No idea – did you see any errors under the event log when it was created under computer? What account did you use?
So I tried this and pushed the policy to a test machine. The “do not store password” is not checked on the computer. Also the account shows up just as “SYSTEM”. Is the password still being cached in memory?
I was able to get this manually working by using C:\Windows\System32\shutdown.exe and then in the arguments section adding -r -f -t 0. I couldn’t get it to work using just shutdown.-r -f -t 0 on a single line. Strangely manual tests would work when changing shutdown to ‘shutdown.exe -r -f -t 0’ or vise versa.
The task still shows unchecked on “do not store password” at the client and the account still shows up as just “SYSTEM”.

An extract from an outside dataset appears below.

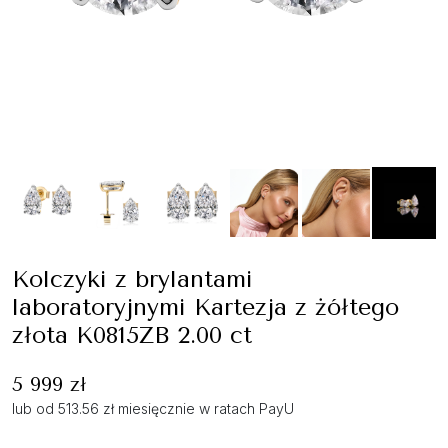
Kolczyki z brylantami
laboratoryjnymi Kartezja z żółtego
złota K0815ZB 2.00 ct
5 999 zł
lub od 513.56 zł miesięcznie w ratach PayU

I’m waiting to see if the actual policy works as scheduled, now that my tests have proved successful.
Did your test work?
Yes my task is working great now.
How have you addressed this since the update of MS14-025: Vulnerability in Group Policy Preferences could allow elevation of privilege: May 13, 2014
I use the local system account for this so I do not need to transmit a password with Group Policy Preferences.
Thank you Joseph,
your blog is fantastic!! One thing regarding this particular feature: what happens if the user has open documents, when the time of the restarting arrives?

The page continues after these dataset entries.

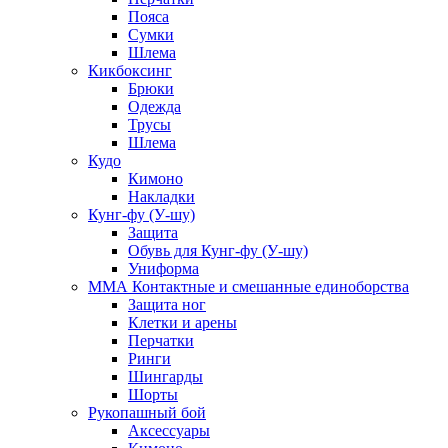
Пояса
Сумки
Шлема
Кикбоксинг
Брюки
Одежда
Трусы
Шлема
Кудо
Кимоно
Накладки
Кунг-фу (У-шу)
Защита
Обувь для Кунг-фу (У-шу)
Униформа
ММА Контактные и смешанные единоборства
Защита ног
Клетки и арены
Перчатки
Ринги
Шингарды
Шорты
Рукопашный бой
Аксессуары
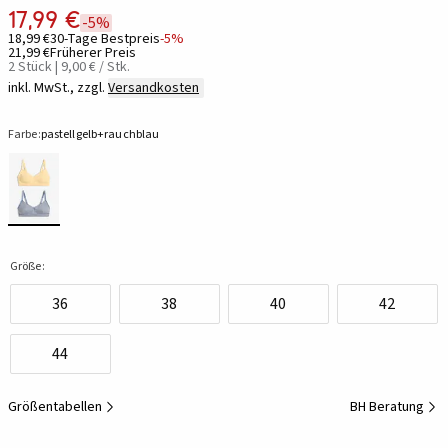
17,99 €
-5%
18,99 €
30-Tage Bestpreis
-5%
21,99 €
Früherer Preis
2 Stück | 9,00 € / Stk.
inkl. MwSt., zzgl.
Versandkosten
Farbe:
pastellgelb+rauchblau
Größe:
36
38
40
42
44
Größentabellen
BH Beratung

Thank you Pablo! Office saves documents automatically so that isn’t much of a worry – if you wanted to get really fancy, you could make the machines restart only if no user is logged on.
How do you make machines restart only if there is no user logged on?
I actually don’t really care if they are logged in or not – I use the inactivity setting in the scheduled task to ensure that the user isn’t actually using the machine before it restarts though.
Thanks for this awesome GPO! This should help me a lot in my small environment, so certain updates get installed. I will find out tomorrow if I set it up correctly, though. If I run into any issues (Hope I don’t!) I will post again.
If I don’t, then everything worked and I love your site!!!! 😀
So glad it helped you! Let me know how your deployment goes.